**What the task asks**
Consider each line of the material below and note whether it holds "Technologies". State how many do, and nothing else.

**Provided records**
------------------------------

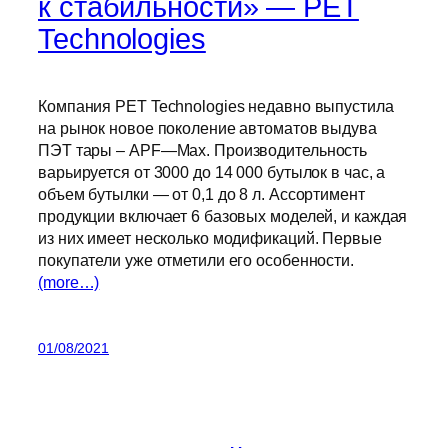
к стабильности» — PET
Technologies
Компания PET Technologies недавно выпустила
на рынок новое поколение автоматов выдува
ПЭТ тары – APF—Max. Производительность
варьируется от 3000 до 14 000 бутылок в час, а
объем бутылки — от 0,1 до 8 л. Ассортимент
продукции включает 6 базовых моделей, и каждая
из них имеет несколько модификаций. Первые
покупатели уже отметили его особенности.
(more…)
01/08/2021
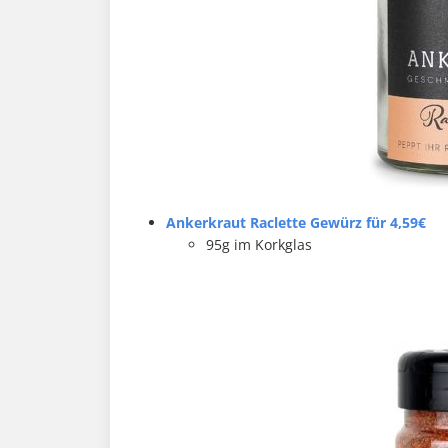
Ankerkraut Raclette Gewürz für 4,59€
95g im Korkglas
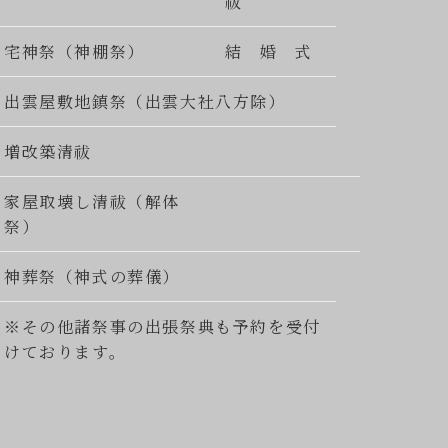
祓
宅神祭（神棚祭）
結 婚 式
出雲屋敷地鎮祭（出雲大社八方除）
増改築清祓
家屋取壊し清祓（解体
祭）
神葬祭（神式の葬儀）
※その他諸祭事の出張祭典も予約を受付
けております。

------------------------------

**Solution to this problem**
2